▸ WORK REQUIRED
With the pictures left aside, write out the entries that follow exactly.

▸ GIVEN RECORDS
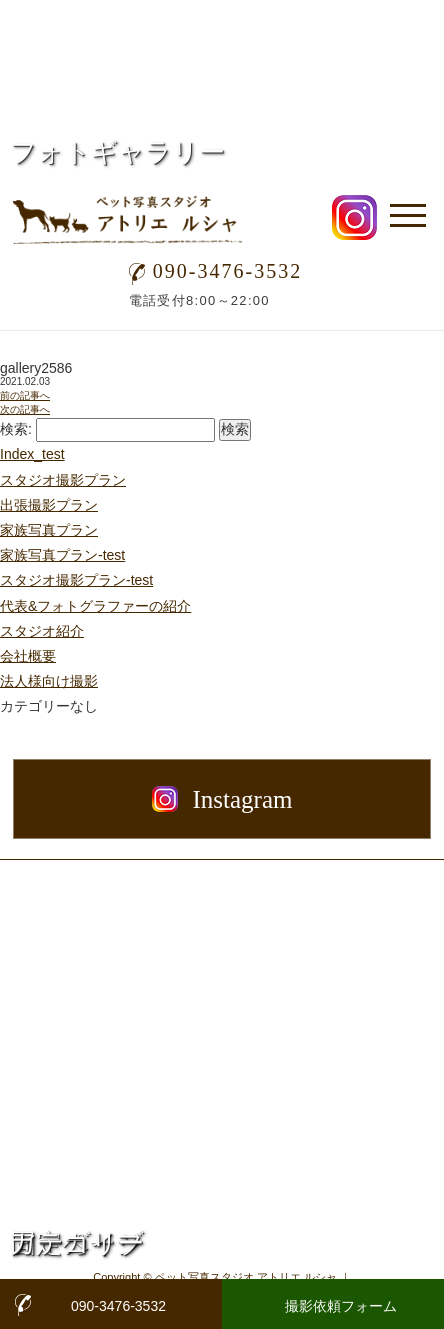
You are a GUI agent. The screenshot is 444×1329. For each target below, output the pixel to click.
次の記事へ (25, 409)
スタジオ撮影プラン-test (76, 580)
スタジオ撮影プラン (63, 480)
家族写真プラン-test (62, 555)
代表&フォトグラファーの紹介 (95, 606)
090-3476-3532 (215, 271)
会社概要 (28, 656)
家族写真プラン (49, 530)
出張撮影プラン (49, 505)
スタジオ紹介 (42, 631)
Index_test (32, 454)
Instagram (222, 799)
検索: (16, 429)
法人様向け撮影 (49, 681)
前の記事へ (25, 395)
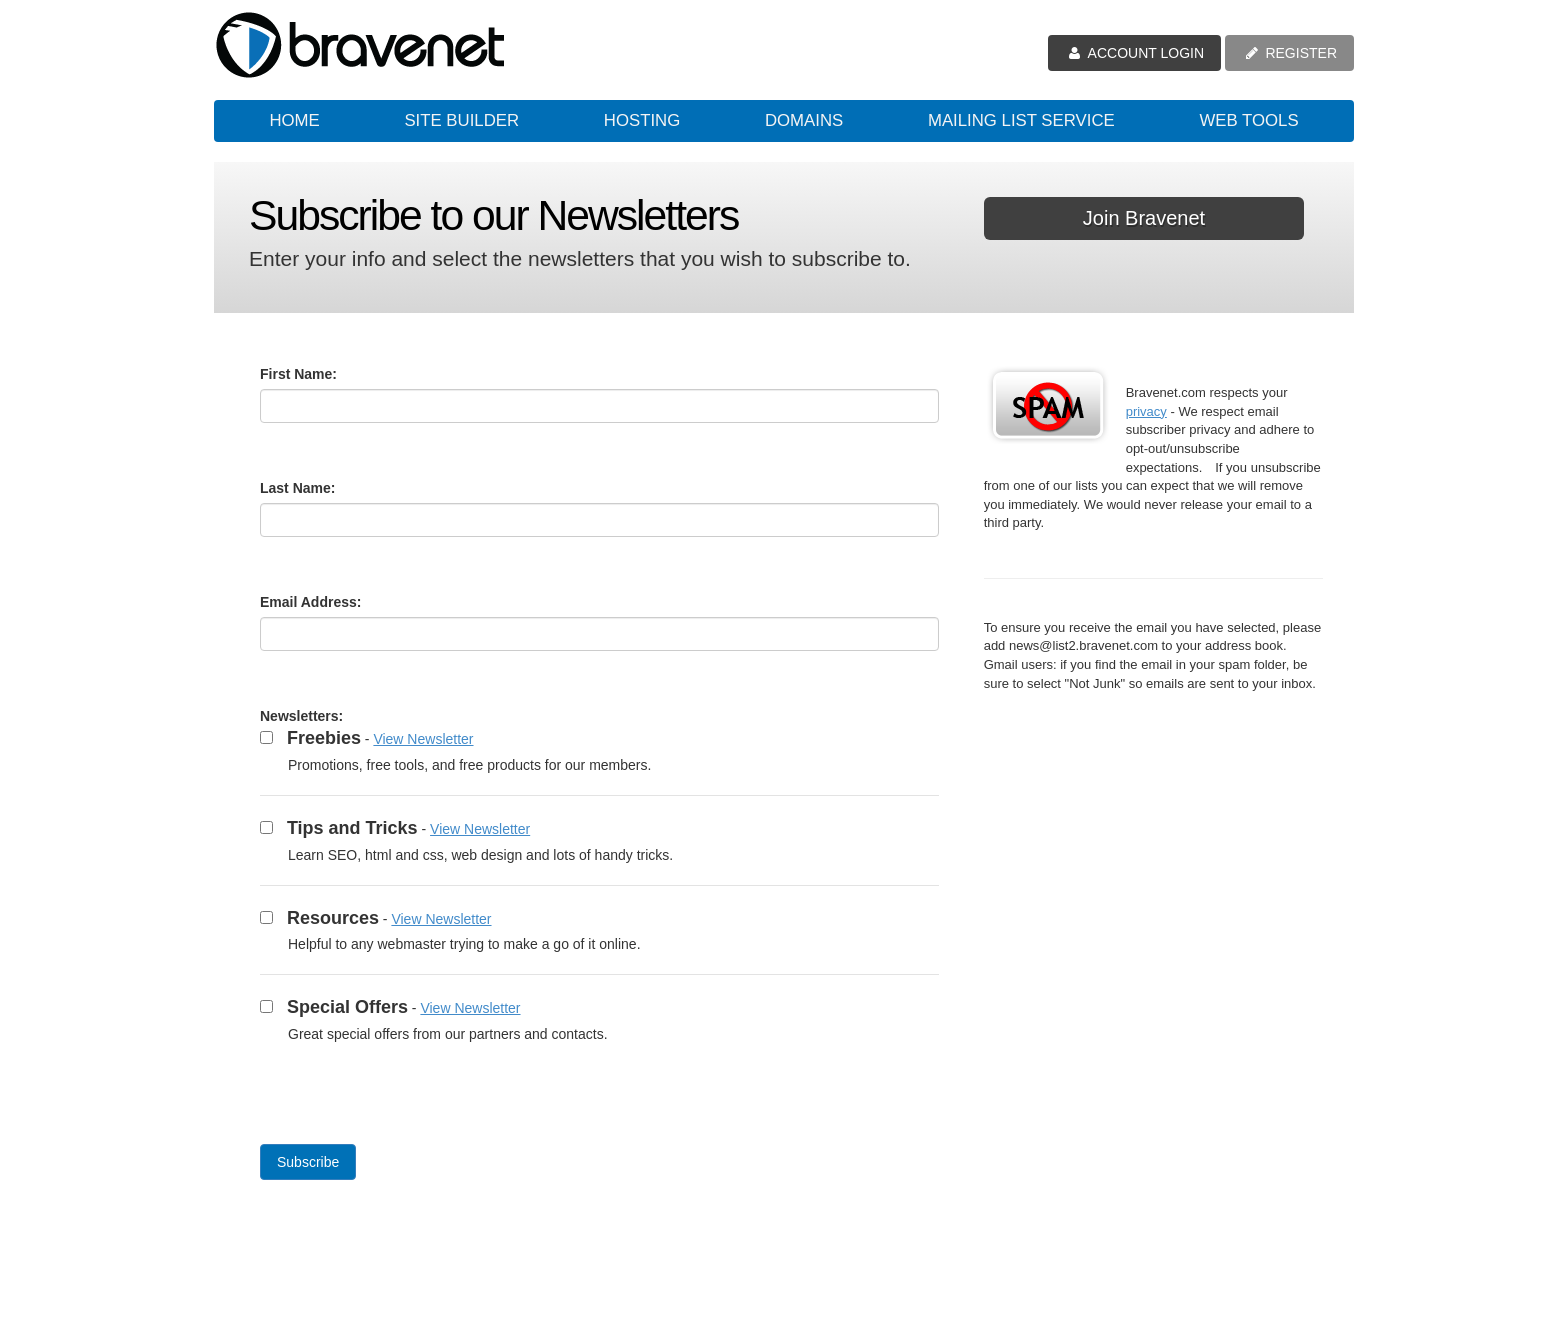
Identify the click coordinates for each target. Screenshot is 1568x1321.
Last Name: (297, 488)
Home (294, 120)
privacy (1146, 411)
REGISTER (1289, 53)
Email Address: (310, 602)
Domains (804, 120)
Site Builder (461, 120)
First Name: (298, 374)
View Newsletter (423, 739)
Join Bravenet (1144, 218)
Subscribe (308, 1162)
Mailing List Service (1021, 120)
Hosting (642, 120)
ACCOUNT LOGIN (1134, 53)
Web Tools (1248, 120)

▸ PROBLEM SOLUTION
You are a GUI agent. The screenshot is 444×1329. For each target below, output the pixel to click.
次の記事へ (25, 409)
スタジオ撮影プラン-test (76, 580)
スタジオ撮影プラン (63, 480)
家族写真プラン-test (62, 555)
代表&フォトグラファーの紹介 (95, 606)
090-3476-3532 (215, 271)
会社概要 (28, 656)
家族写真プラン (49, 530)
出張撮影プラン (49, 505)
スタジオ紹介 (42, 631)
Index_test (32, 454)
Instagram (222, 799)
検索: (16, 429)
法人様向け撮影 (49, 681)
前の記事へ (25, 395)
Identify the click coordinates for each target. Screenshot is 1568x1321.
Last Name: (297, 488)
Home (294, 120)
privacy (1146, 411)
REGISTER (1289, 53)
Email Address: (310, 602)
Domains (804, 120)
Site Builder (461, 120)
First Name: (298, 374)
View Newsletter (423, 739)
Join Bravenet (1144, 218)
Subscribe (308, 1162)
Mailing List Service (1021, 120)
Hosting (642, 120)
ACCOUNT LOGIN (1134, 53)
Web Tools (1248, 120)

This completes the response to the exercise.